If you onyl want to use this and don'T care bout the details, just one warning: this is correct as long as PHP is compiled on a system that uses 32 bits for longs in C. If PHP is compiled with 64 bit longs, it's most likely a header size of 4 * 8 + 8 = 40 and each data variable needs (ceil(strlen(serialize($data)) / 8) * 8) + 32. Details in the explanation below.
So, how did I get there?
I looked into the PHP sourcecode. I don't know much C, so what I'm telling here is only how I got it, it may be nothing more than a lot of hot air...
The relevant files are already linked in the question - look there. The important parts are:
From php_sysvshm.h:
typedef struct {
long key;
long length;
long next;
char mem;
} sysvshm_chunk;
typedef struct {
char magic[8];
long start;
long end;
long free;
long total;
} sysvshm_chunk_head;
And from sysvshm.c:
/* these are lines 166 - 173 in the sourcecode of PHP 5.2.17 (the one I found frist),
line nubmers may differ in recent versions */
/* check if shm is already initialized */
chunk_ptr = (sysvshm_chunk_head *) shm_ptr;
if (strcmp((char*) &(chunk_ptr->magic), "PHP_SM") != 0) {
strcpy((char*) &(chunk_ptr->magic), "PHP_SM");
chunk_ptr->start = sizeof(sysvshm_chunk_head);
chunk_ptr->end = chunk_ptr->start;
chunk_ptr->total = shm_size;
chunk_ptr->free = shm_size-chunk_ptr->end;
}
/* these are lines 371 - 397, comments as above */
/* {{{ php_put_shm_data
* inserts an ascii-string into shared memory */
static int php_put_shm_data(sysvshm_chunk_head *ptr, long key, char *data, long len)
{
sysvshm_chunk *shm_var;
long total_size;
long shm_varpos;
total_size = ((long) (len + sizeof(sysvshm_chunk) - 1) / sizeof(long)) * sizeof(long) + sizeof(long); /* long alligment */
if ((shm_varpos = php_check_shm_data(ptr, key)) > 0) {
php_remove_shm_data(ptr, shm_varpos);
}
if (ptr->free < total_size) {
return -1; /* not enough memeory */
}
shm_var = (sysvshm_chunk *) ((char *) ptr + ptr->end);
shm_var->key = key;
shm_var->length = len;
shm_var->next = total_size;
memcpy(&(shm_var->mem), data, len);
ptr->end += total_size;
ptr->free -= total_size;
return 0;
}
/* }}} */
So, lot'S of code, I'll try to break it down.
The parts from php_sysvshm.h tell us what size those structures ahve, we'll need that.

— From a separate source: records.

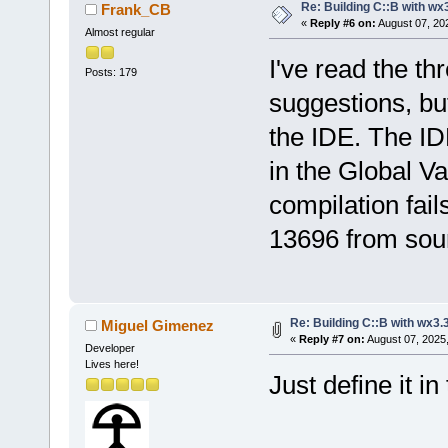
Re: Building C::B with wx
Frank_CB
«
Reply #6 on:
August 07, 20
Almost regular
I've read the th
Posts: 179
suggestions, but
the IDE. The IDE
in the Global Var
compilation fail
13696 from sou
Re: Building C::B with wx3.
Miguel Gimenez
«
Reply #7 on:
August 07, 2025
Developer
Lives here!
Just define it i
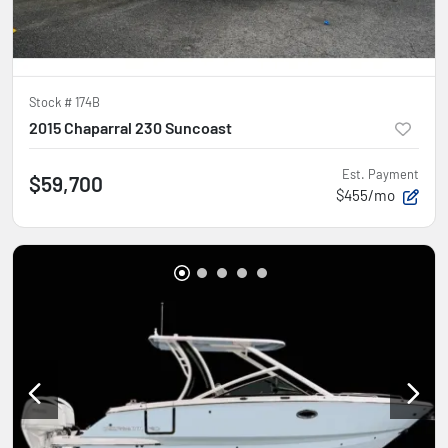
Stock #
174B
2015 Chaparral 230 Suncoast
Est. Payment
$59,700
$455/mo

I'm assuming each char has8 bits (which is most likely valid on any system), and each longhas 32 bits (which may differ on some systems that actually use 64 bit - you have to change the numbers then).
sysvshm_chunk has 3*sizeof(long) + sizeof(char), that makes 3*4 + 1 = 13 bytes.

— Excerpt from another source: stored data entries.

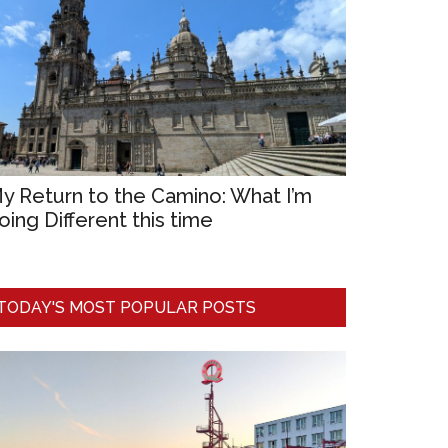
y Return to the Camino: What I’m
oing Different this time
TODAY'S MOST POPULAR POSTS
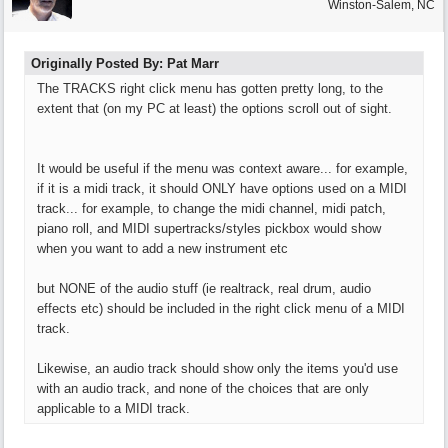
Winston-Salem, NC
Originally Posted By: Pat Marr
The TRACKS right click menu has gotten pretty long, to the
extent that (on my PC at least) the options scroll out of sight.
It would be useful if the menu was context aware... for example,
if it is a midi track, it should ONLY have options used on a MIDI
track... for example, to change the midi channel, midi patch,
piano roll, and MIDI supertracks/styles pickbox would show
when you want to add a new instrument etc
but NONE of the audio stuff (ie realtrack, real drum, audio
effects etc) should be included in the right click menu of a MIDI
track.
Likewise, an audio track should show only the items you'd use
with an audio track, and none of the choices that are only
applicable to a MIDI track.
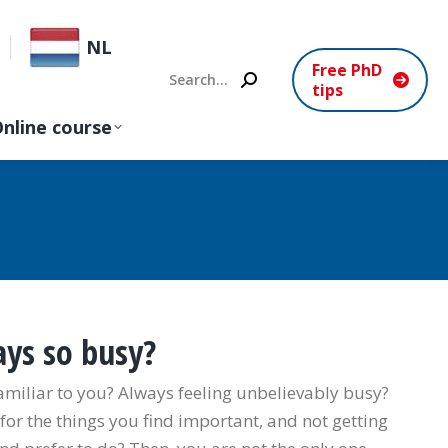
NL
Free PhD
Search:
tips
nline course
ys so busy?
amiliar to you? Always feeling unbelievably busy?
or the things you find important, and not getting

sysvshm_chunk_head has 8*sizeof(char) + 4*sizeof(long), that makes 8*1 + 4*4 = 24 bytes.
Now the first part from sysvshm.c is part of the code that gets executed when we're calling shm_attach in PHP. It initializes the memory segment by writing a header strucutre - the one defined as sysvshm_chunk_head we already talked about - if it'S not there already. This will need the 24 byte we calculated - the same 24 byte I gave in the formular right at the beginning.

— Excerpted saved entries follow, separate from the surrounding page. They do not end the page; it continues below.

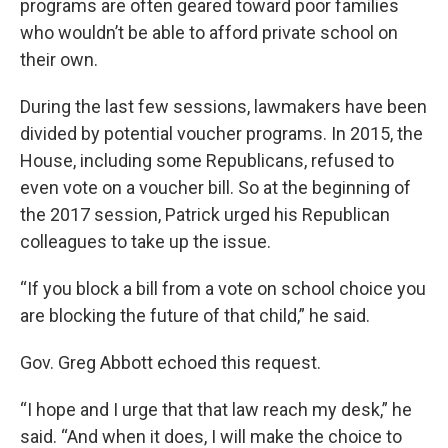
programs are often geared toward poor families
who wouldn’t be able to afford private school on
their own.
During the last few sessions, lawmakers have been
divided by potential voucher programs. In 2015, the
House, including some Republicans, refused to
even vote on a voucher bill. So at the beginning of
the 2017 session, Patrick urged his Republican
colleagues to take up the issue.
“If you block a bill from a vote on school choice you
are blocking the future of that child,” he said.
Gov. Greg Abbott echoed this request.
“I hope and I urge that that law reach my desk,” he
said. “And when it does, I will make the choice to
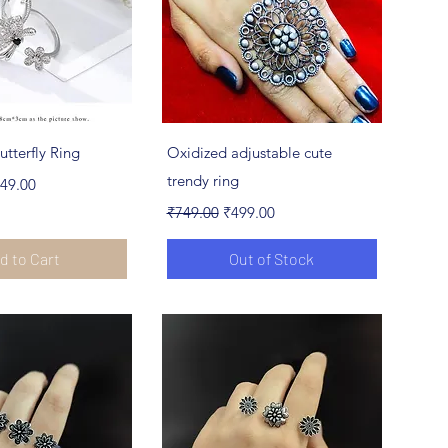
ick View
Quick View
utterfly Ring
Oxidized adjustable cute
e
le Price
trendy ring
49.00
Regular Price
Sale Price
₹749.00
₹499.00
d to Cart
Out of Stock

The second part is the function that actually inserts a variable into the shared memory. This get's called by another function, but I skipped that one, as it's not that usefull. Basicall, it gets the shared memory header structure, whcih includes the addresses of start and end of the data inside the meory segment. It then gets a longwith the variavble key you used to store the variable, a char* (well, similar to strings, but C version) with the already serialized data, and the length of that data (for whatever reason, it could calculate that on it's own, but anyway).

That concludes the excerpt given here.